### RECORD EXTRACTS

────────

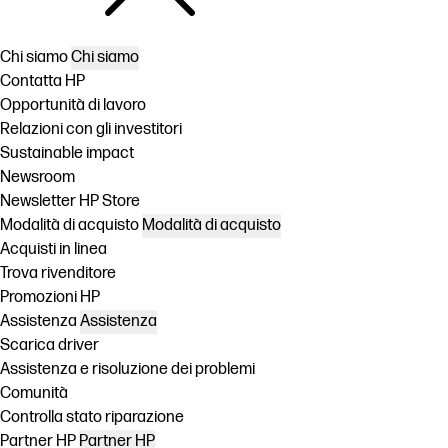
Chi siamo
Chi siamo
Contatta HP
Opportunità di lavoro
Relazioni con gli investitori
Sustainable impact
Newsroom
Newsletter HP Store
Modalità di acquisto
Modalità di acquisto
Acquisti in linea
Trova rivenditore
Promozioni HP
Assistenza
Assistenza
Scarica driver
Assistenza e risoluzione dei problemi
Comunità
Controlla stato riparazione
Partner HP
Partner HP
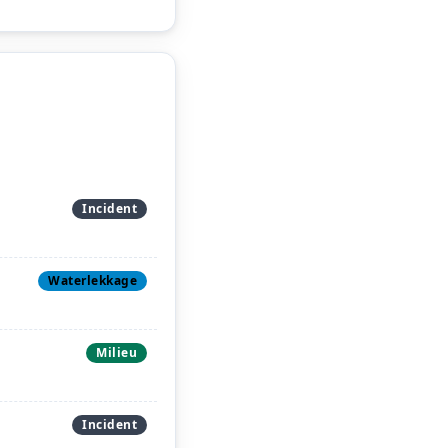
Incident
Waterlekkage
Milieu
Incident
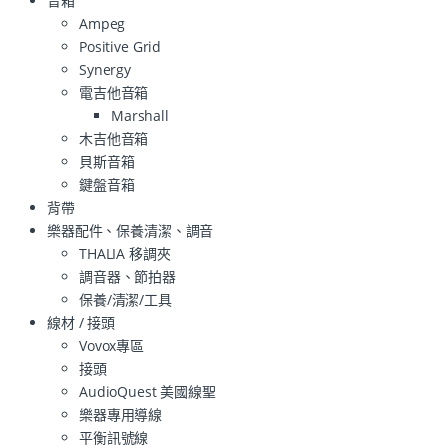
音箱
Ampeg
Positive Grid
Synergy
電吉他音箱
Marshall
木吉他音箱
貝斯音箱
鍵盤音箱
背帶
樂器配件、保養清潔、調音
THALIA 移調夾
調音器、節拍器
保養/清潔/工具
線材 / 接頭
Vovox專區
接頭
AudioQuest 美國線聖
樂器專用導線
平衡訊號線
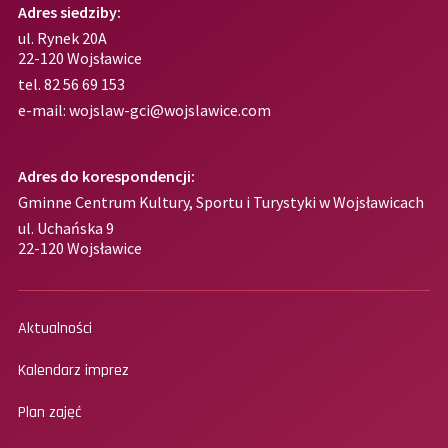
Adres siedziby:
ul. Rynek 20A
22-120 Wojsławice
tel.
82 56 69 153
e-mail:
wojslaw-gci@wojslawice.com
Adres do korespondencji:
Gminne Centrum Kultury, Sportu i Turystyki w Wojsławicach
ul. Uchańska 9
22-120 Wojsławice
Aktualności
Kalendarz imprez
Plan zajęć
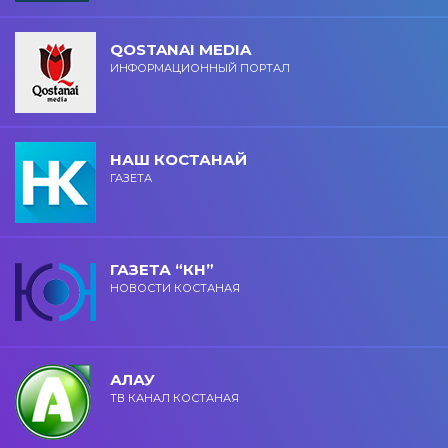
QOSTANAI MEDIA
ИНФОРМАЦИОННЫЙ ПОРТАЛ
НАШ КОСТАНАЙ
ГАЗЕТА
ГАЗЕТА “КН”
НОВОСТИ КОСТАНАЯ
АЛАУ
ТВ КАНАЛ КОСТАНАЯ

────────

The entire listing above, minus its pictures, should be copied out exactly.

### ANSWER SECTION
Chi siamo
Chi siamo
Contatta HP
Opportunità di lavoro
Relazioni con gli investitori
Sustainable impact
Newsroom
Newsletter HP Store
Modalità di acquisto
Modalità di acquisto
Acquisti in linea
Trova rivenditore
Promozioni HP
Assistenza
Assistenza
Scarica driver
Assistenza e risoluzione dei problemi
Comunità
Controlla stato riparazione
Partner HP
Partner HP
Incident
Waterlekkage
Milieu
Incident
音箱
Ampeg
Positive Grid
Synergy
電吉他音箱
Marshall
木吉他音箱
貝斯音箱
鍵盤音箱
背帶
樂器配件、保養清潔、調音
THALIA 移調夾
調音器、節拍器
保養/清潔/工具
線材 / 接頭
Vovox專區
接頭
AudioQuest 美國線聖
樂器專用導線
平衡訊號線
Adres siedziby:
ul. Rynek 20A
22-120 Wojsławice
tel.
82 56 69 153
e-mail:
wojslaw-gci@wojslawice.com
Adres do korespondencji:
Gminne Centrum Kultury, Sportu i Turystyki w Wojsławicach
ul. Uchańska 9
22-120 Wojsławice
Aktualności
Kalendarz imprez
Plan zajęć
QOSTANAI MEDIA
ИНФОРМАЦИОННЫЙ ПОРТАЛ
НАШ КОСТАНАЙ
ГАЗЕТА
ГАЗЕТА “КН”
НОВОСТИ КОСТАНАЯ
АЛАУ
ТВ КАНАЛ КОСТАНАЯ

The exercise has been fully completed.